Título: Re: Serie «Nuevos Reinos»
Publicado por: master ageof en 24 de Septiembre de 2009, 20:15
Wind_master

Es una sorpresa encontrar ciertas trazas de humor en un relato sobre de Bardha. Eso de que a los goganu les perturbe tanto cruzar un río creo que ha sido un buen punto, a parte de lo pintoresco de los personajes.

Vamos a ver como se desarrolla la historia.
Título: Re: Serie «Nuevos Reinos»
Publicado por: master ageof en 24 de Septiembre de 2009, 20:15
   Aquello avivó los comentarios, que comenzaron a aumentar de intensidad. Todos querían hablar a la vez siguiendo la primitiva costumbre de que quien hablaba más alto tenía razón. En medio de aquél barullo habló Hakimutami, con una expresión facial que indicaba que estaba preso de la alarma:
   -Escuchad eso- dijo. Todos se quedaron en silencio. Luego, comenzaron a girar la cabeza a todas partes para ver si oían algo.
   A lo lejos, por encima del canto del agua, se oía un rumor inconexo. Hakimutami se había llevado la mano al cinto, donde llevaba una espada corta, como por instinto.
   -¿Qué puede ser?-preguntó alguien.
   -Será mejor que alguien investigue-dijo Turumirut. Luego, dirigiéndose a un joven que no se había apeado de su montura, pidió-. Riusaidat, ¿puedes echar un vistazo?
   El joven asintió en silencio y, tras una suave indicación a su urúa, se alejó de allí.

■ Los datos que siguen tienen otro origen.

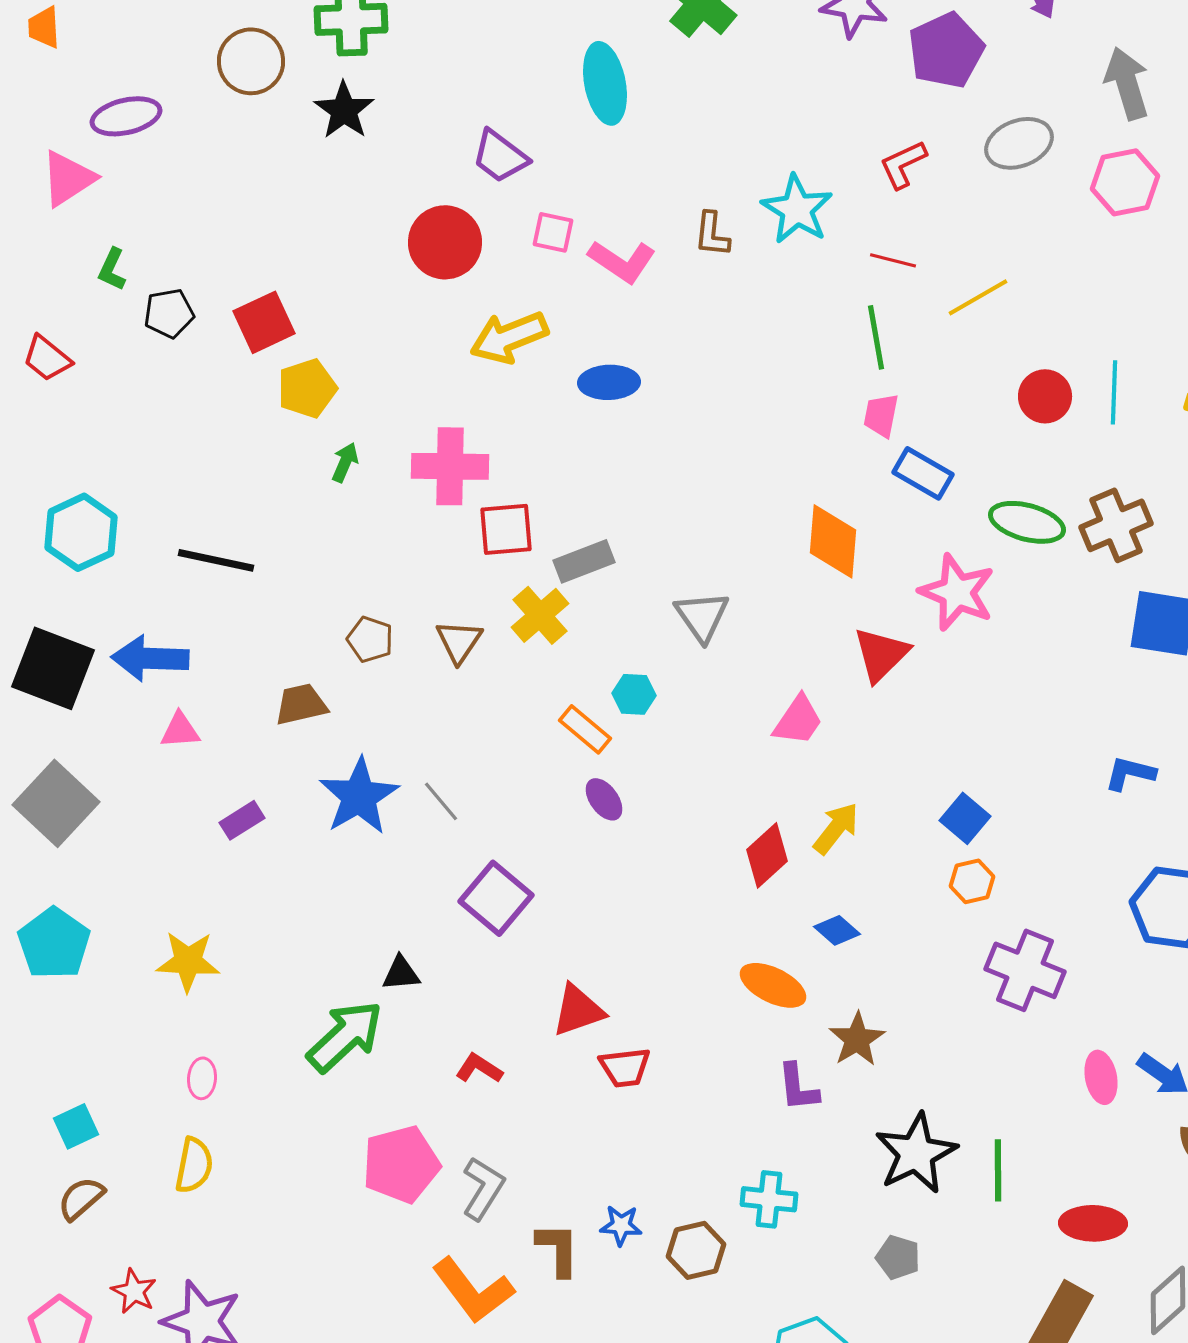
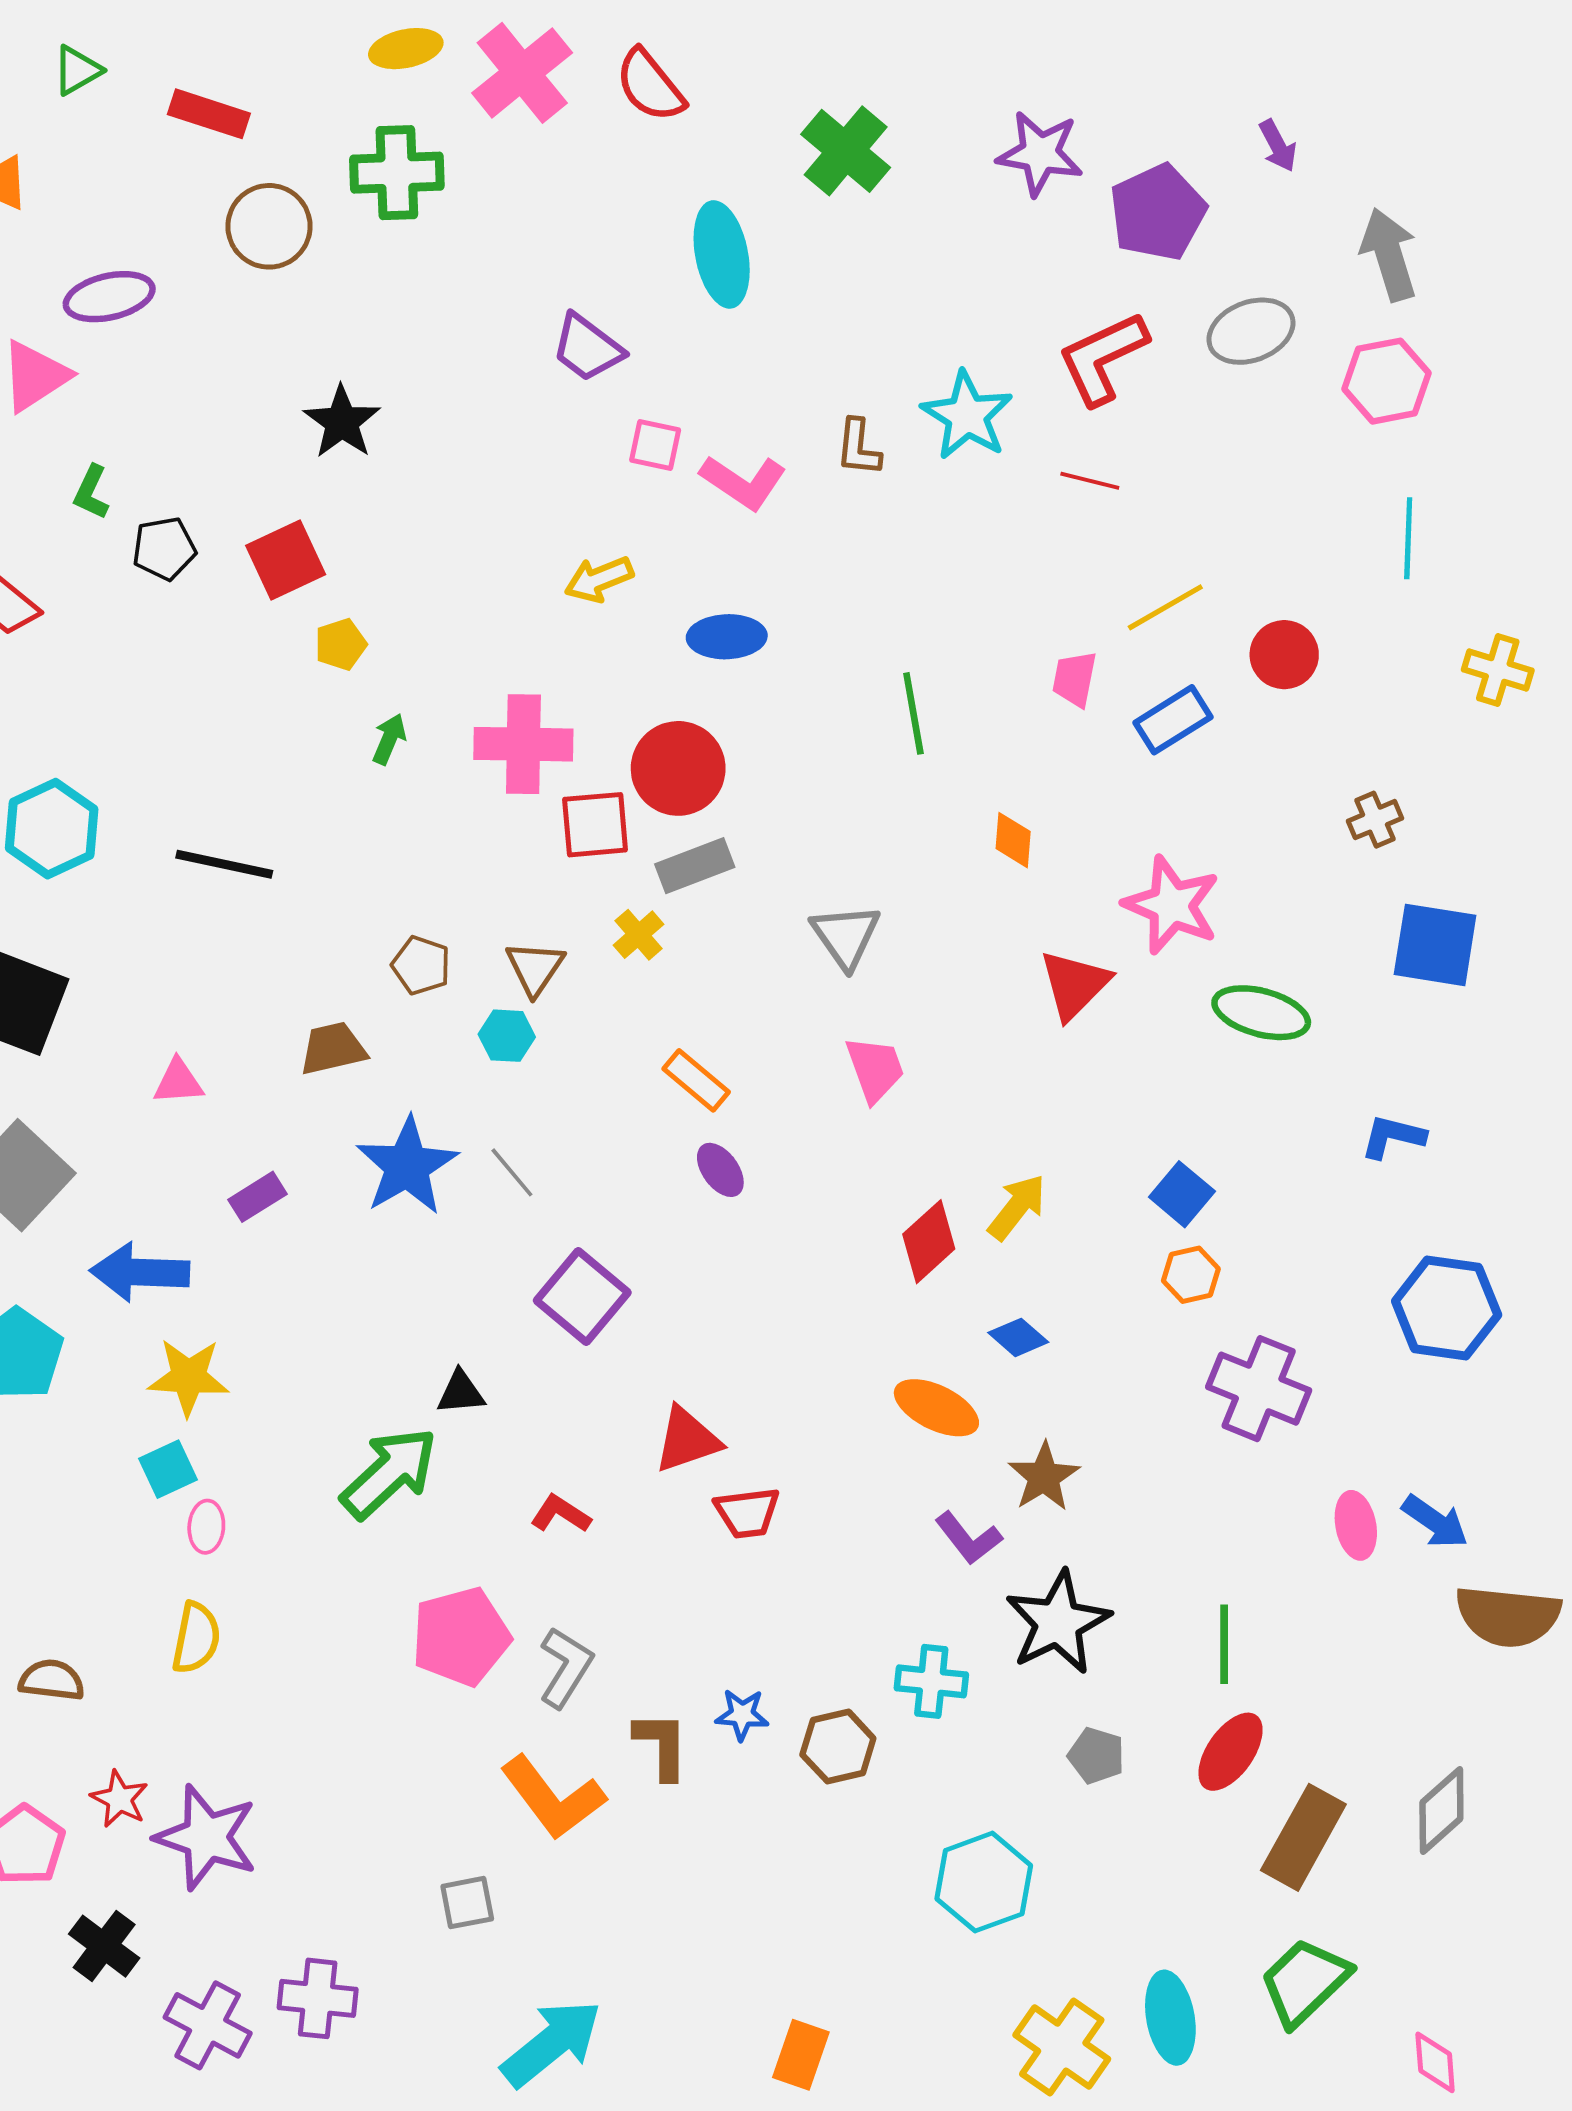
black star: (344, 110) -> (342, 422), moved
red L-shape: (903, 164) -> (1103, 358), size x1.5
red circle: (445, 242) -> (678, 768), moved
yellow line: (978, 297) -> (1165, 607), moved
yellow arrow: (509, 337) -> (599, 579), size x0.7
green line: (876, 337) -> (913, 713), moved
yellow pentagon: (307, 388) -> (341, 644), size x0.7
cyan line: (1114, 392) -> (1408, 538), moved
blue rectangle: (923, 473) -> (1173, 720), moved, turned -62
green ellipse: (1027, 522) -> (1261, 1013), moved
brown cross: (1116, 525) -> (1375, 820), size x0.6
orange diamond: (833, 541) -> (1013, 840), size x0.6
yellow cross: (540, 615) -> (639, 935), size x0.7
blue arrow: (150, 658) -> (140, 1272), moved
cyan hexagon: (634, 694) -> (507, 1036), moved
pink trapezoid: (798, 720) -> (875, 1069), moved, turned -54
purple L-shape: (798, 1087) -> (968, 1538), turned -32
cyan square: (76, 1126) -> (168, 1469), moved
black star: (916, 1153) -> (1058, 1623), moved
brown semicircle: (81, 1198) -> (52, 1680), turned 48
red ellipse: (1093, 1223) -> (1231, 1752), moved, turned -56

   Riusaidat se sentía libre, de nuevo, alejado de las palabras y las personas, solo con su animal explorando un territorio desconocido. Tenía esa sensación cada vez que le mandaban a realizar su cometido, la exploración del terreno. Al contrario que los otros, pudo disfrutar del paisaje solitario donde sólo las plantas eran testigos de su paso y nadie le pedía explicaciones. Sintió la energía que su urúa de carreras le transmitía a través de las riendas, y quiso ser libre.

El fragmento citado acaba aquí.